The stated mission of the VLBC is a commitment to improving the economic, educational, political, and social conditions of African Americans, as well as historically underrepresented groups in Virginia.
“It’s disappointing that Sen. Chase has focused her entire campaign around attacking me and the work of the Virginia Legislative Black Caucus,” McClellan said in a statement Monday. “It’s time for every Republican candidate running for governor to call out Sen. Chase’s comments for what they are: racist attacks that Virginians will not tolerate.”
This is not the first time that Chase has attacked McClellan over her membership in the VLBC. “I support equal rights, not special rights. You know, Sen. McClellan, she is the vice-chairman of the Legislative Black Caucus. … And I said she will not be a governor that supports everyone,” Chase said last month.
Del. Kirk Cox, another Republican gubernatorial hopeful responded to the statements from Chase in March. “I disagree with those comments. They’re wrong,” Cox said in a statement to Virginia Scope last month. “I’ve worked with the Legislative Black Caucus and understand what they believe in and why they want a voice. Virginia Republicans need to nominate a candidate that will add members to our ranks, not encourage division. We can elect a conservative as our next governor, but we will need to reach every Virginian in order to do so.”

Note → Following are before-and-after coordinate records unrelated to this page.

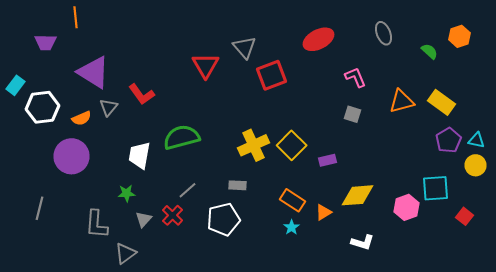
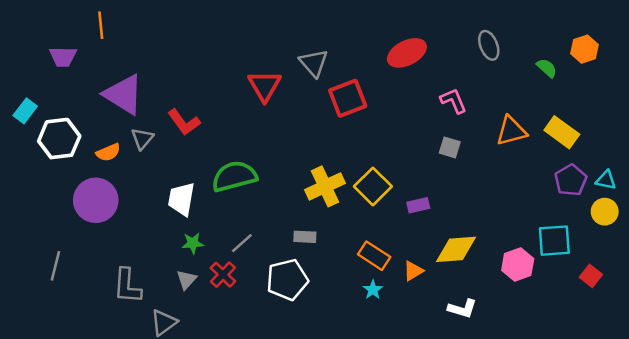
green star: (126, 193) -> (193, 243), moved

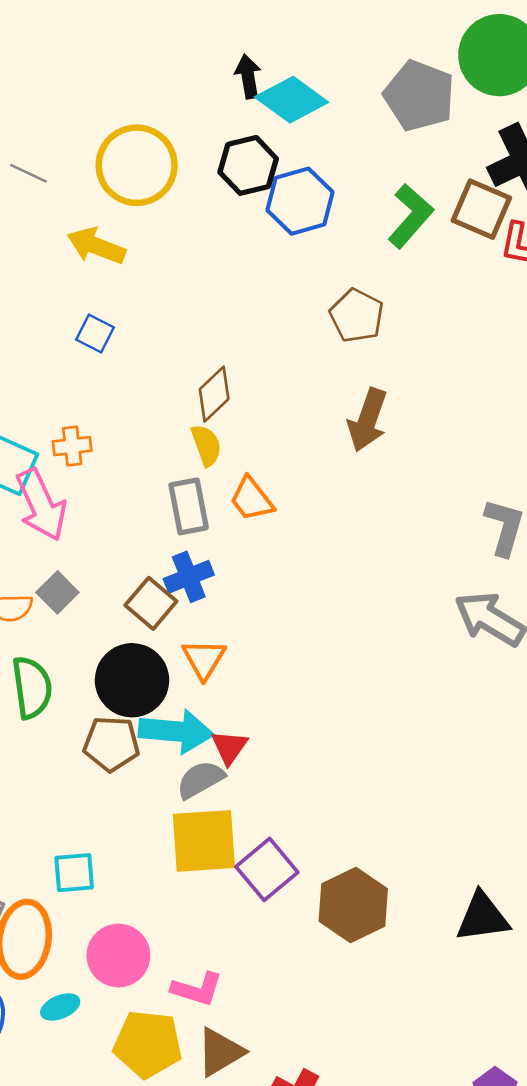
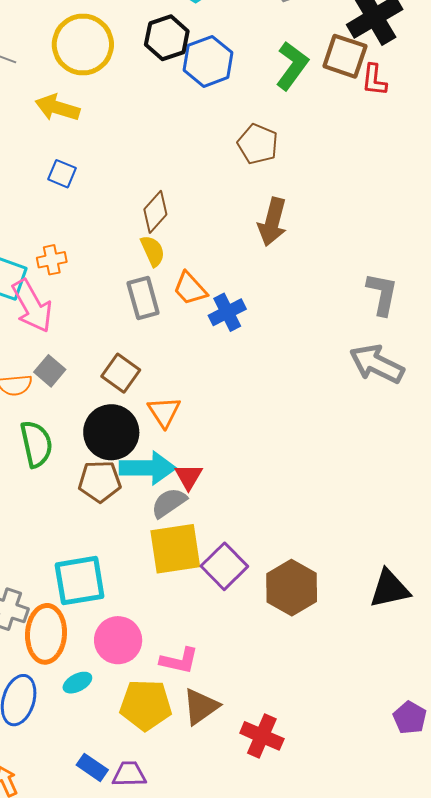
blue cross: (189, 577) -> (227, 312), moved
cyan square: (74, 873) -> (80, 581), size x1.6

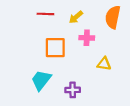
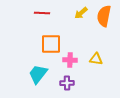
yellow arrow: (76, 17) -> (81, 13), moved
pink cross: (87, 38) -> (70, 60), moved

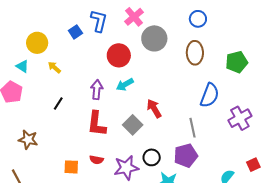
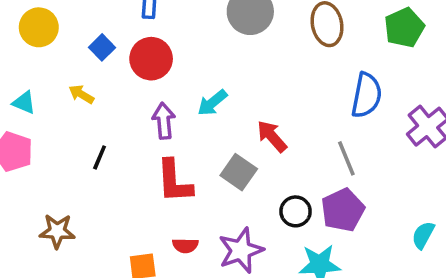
blue square: (75, 32) -> (102, 47), moved
yellow circle: (37, 43) -> (39, 27), moved
red circle: (119, 55) -> (151, 59), moved
black circle: (152, 157) -> (296, 211), moved

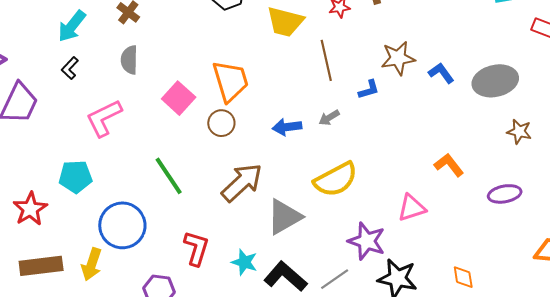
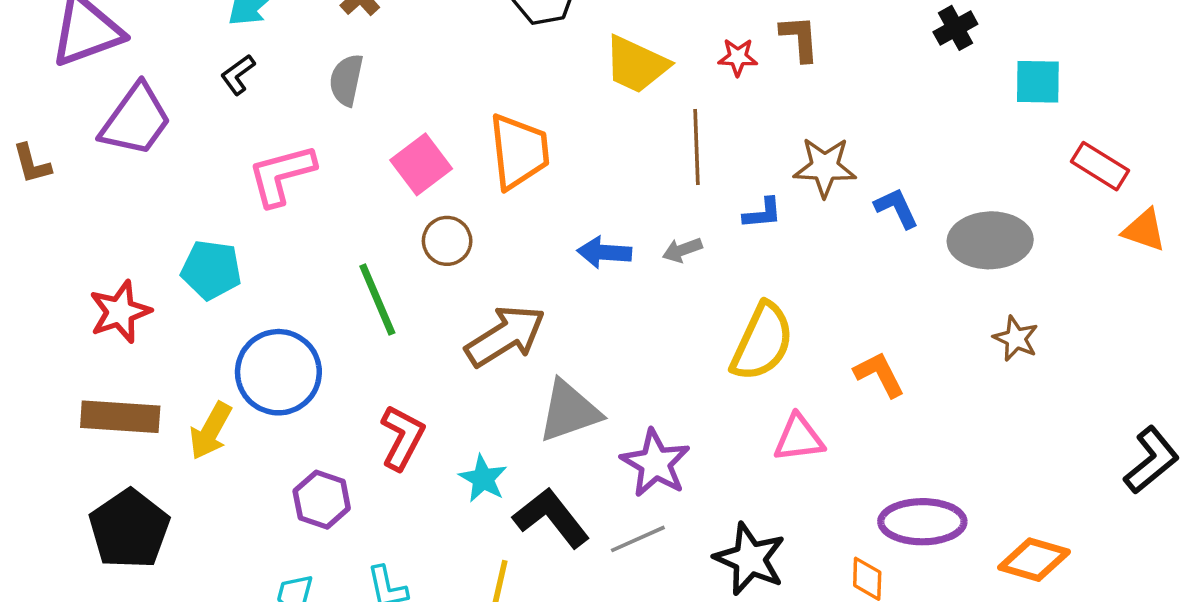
brown circle: (221, 123) -> (447, 241), moved
yellow semicircle: (336, 179) -> (762, 342), moved, turned -48
purple ellipse: (505, 194) -> (922, 522), moved, size x1.4
purple star: (367, 241) -> (655, 463), moved

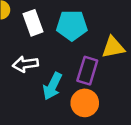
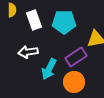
purple rectangle: (87, 71) -> (76, 57), turned 40

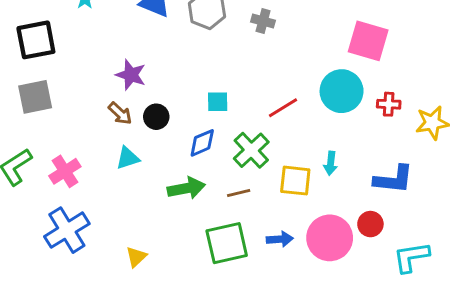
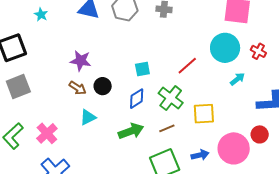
red cross: (389, 104) -> (258, 51), turned 35
cyan arrow: (331, 163) -> (237, 79), moved, turned -126

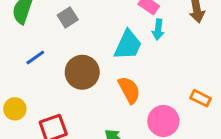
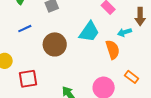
cyan arrow: (158, 30) -> (124, 32), moved, turned 56
orange semicircle: (129, 90) -> (113, 50), moved

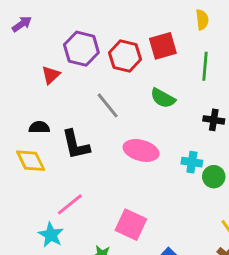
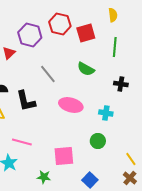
red hexagon: (125, 56) -> (60, 24), moved
green circle: (214, 177) -> (98, 141), moved
pink line: (70, 204) -> (22, 142), turned 54
pink square: (131, 225) -> (64, 156), turned -30

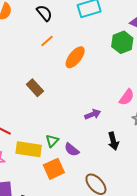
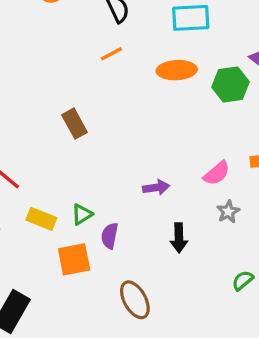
orange ellipse: (75, 57) -> (177, 70), moved, turned 35
yellow rectangle: (29, 149) -> (41, 219), size x0.7
purple semicircle: (72, 150) -> (110, 236), turned 49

McClellan says that she won’t let comments like these stop her from continuing her work moving forward.
“My campaign for governor is about uplifting all Virginians from every corner of our Commonwealth. That’s exactly what I’ve done in the legislature for 15 years, and as the vice chair of the Virginia Legislative Black Caucus,” McClellan said Monday. “We’ve led on generational change to expand access to health care for hundreds of thousands of Virginians, reform the justice system, expand access to voting, and create jobs in every community. The bigotry of some elected officials will never hold me back from serving the people of Virginia.”